Could you please retype exactly the lines from the start of the records below through the line that contains "corps. La question", both included, and leave out the pictures?
::::
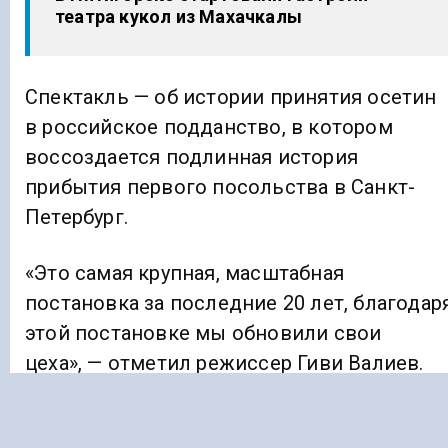
театра кукол из Махачкалы
Спектакль — об истории принятия осетин
в российское подданство, в котором
воссоздается подлинная история
прибытия первого посольства в Санкт-
Петербург.
«Это самая крупная, масштабная
постановка за последние 20 лет, благодар
этой постановке мы обновили свои
цеха», — отметил режиссер Гиви Валиев.
Ранее «Голос Кавказа»
сообщал
, что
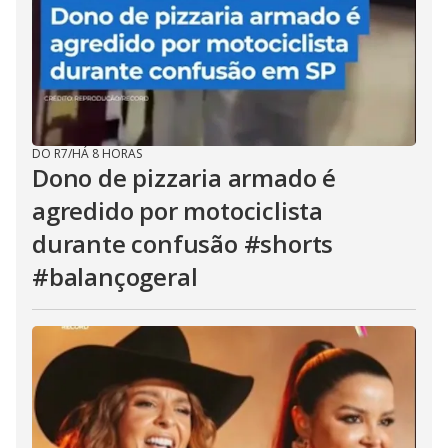
DO R7
/
HÁ 8 HORAS
Dono de pizzaria armado é
agredido por motociclista
durante confusão #shorts
#balançogeral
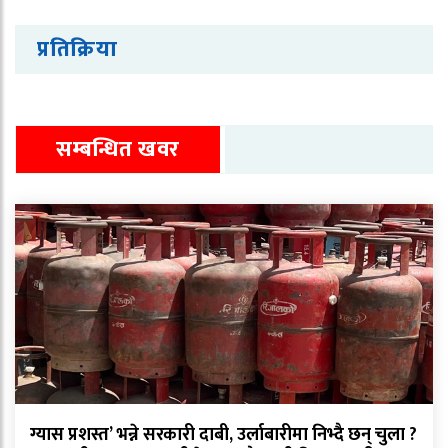
प्रतिक्रिया
सम्बन्धित खवर
ग्यास प्रशस्त’ भन्ने सरकारी दाबी, उर्लाबारीमा निभ्दै छन् चुला ?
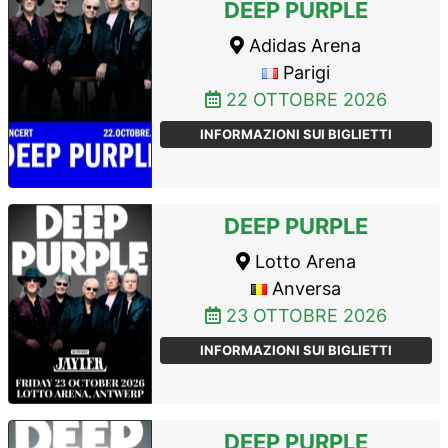
DEEP PURPLE
Adidas Arena
Parigi
22 OTTOBRE 2026
INFORMAZIONI SUI BIGLIETTI
DEEP PURPLE
Lotto Arena
Anversa
23 OTTOBRE 2026
INFORMAZIONI SUI BIGLIETTI
DEEP PURPLE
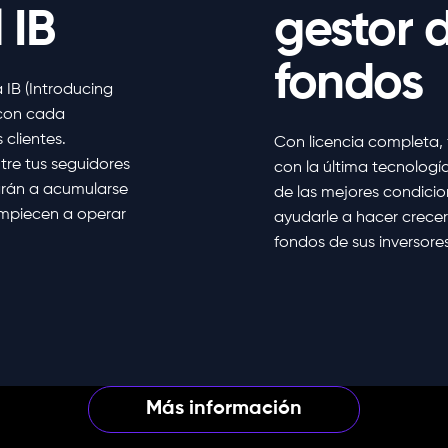
 IB
gestor 
fondos
IB (Introducing
 con cada
 clientes.
Con licencia completa, 
tre tus seguidores
con la última tecnología
arán a acumularse
de las mejores condicio
empiecen a operar
ayudarle a hacer crecer
fondos de sus inversores
Más información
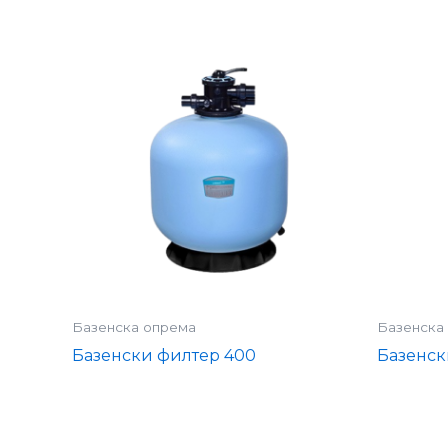
Базенска опрема
Базенска
Базенски филтер 400
Базенск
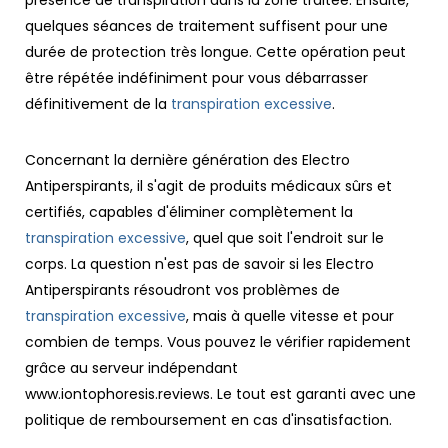
quelques séances de traitement suffisent pour une
durée de protection très longue. Cette opération peut
être répétée indéfiniment pour vous débarrasser
définitivement de la
transpiration excessive
.
Concernant la dernière génération des Electro
Antiperspirants, il s'agit de produits médicaux sûrs et
certifiés, capables d'éliminer complètement la
transpiration excessive
, quel que soit l'endroit sur le
corps. La question n'est pas de savoir si les Electro
Antiperspirants résoudront vos problèmes de
transpiration excessive
, mais à quelle vitesse et pour
combien de temps. Vous pouvez le vérifier rapidement
grâce au serveur indépendant
www.iontophoresis.reviews
. Le tout est garanti avec une
politique de remboursement en cas d'insatisfaction.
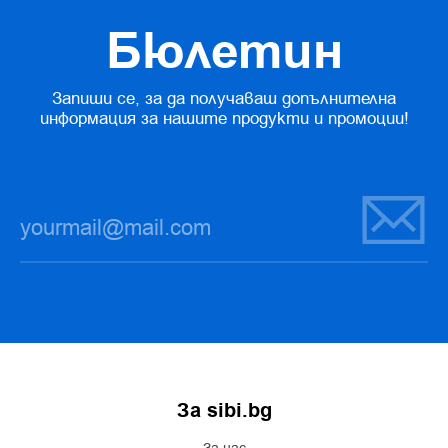
Бюлетин
Запиши се, за да получаваш допълнителна
информация за нашите продукти и промоции!
За sibi.bg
::::
**Task answer**
театра кукол из Махачкалы
Спектакль — об истории принятия осетин
в российское подданство, в котором
воссоздается подлинная история
прибытия первого посольства в Санкт-
Петербург.
«Это самая крупная, масштабная
постановка за последние 20 лет, благодар
этой постановке мы обновили свои
цеха», — отметил режиссер Гиви Валиев.
Ранее «Голос Кавказа»
сообщал
, что
DO R7
/
HÁ 8 HORAS
Dono de pizzaria armado é
agredido por motociclista
durante confusão #shorts
#balançogeral
प्रतिक्रिया
सम्बन्धित खवर
ग्यास प्रशस्त’ भन्ने सरकारी दाबी, उर्लाबारीमा निभ्दै छन् चुला ?
DEEP PURPLE
Adidas Arena
Parigi
22 OTTOBRE 2026
INFORMAZIONI SUI BIGLIETTI
DEEP PURPLE
Lotto Arena
Anversa
23 OTTOBRE 2026
INFORMAZIONI SUI BIGLIETTI
DEEP PURPLE
 IB
gestor 
fondos
IB (Introducing
 con cada
 clientes.
Con licencia completa, 
tre tus seguidores
con la última tecnología
arán a acumularse
de las mejores condicio
empiecen a operar
ayudarle a hacer crecer
fondos de sus inversores
Más información
Базенска опрема
Базенска
Базенски филтер 400
Базенск
quelques séances de traitement suffisent pour une
durée de protection très longue. Cette opération peut
être répétée indéfiniment pour vous débarrasser
définitivement de la
transpiration excessive
.
Concernant la dernière génération des Electro
Antiperspirants, il s'agit de produits médicaux sûrs et
certifiés, capables d'éliminer complètement la
transpiration excessive
, quel que soit l'endroit sur le
corps. La question n'est pas de savoir si les Electro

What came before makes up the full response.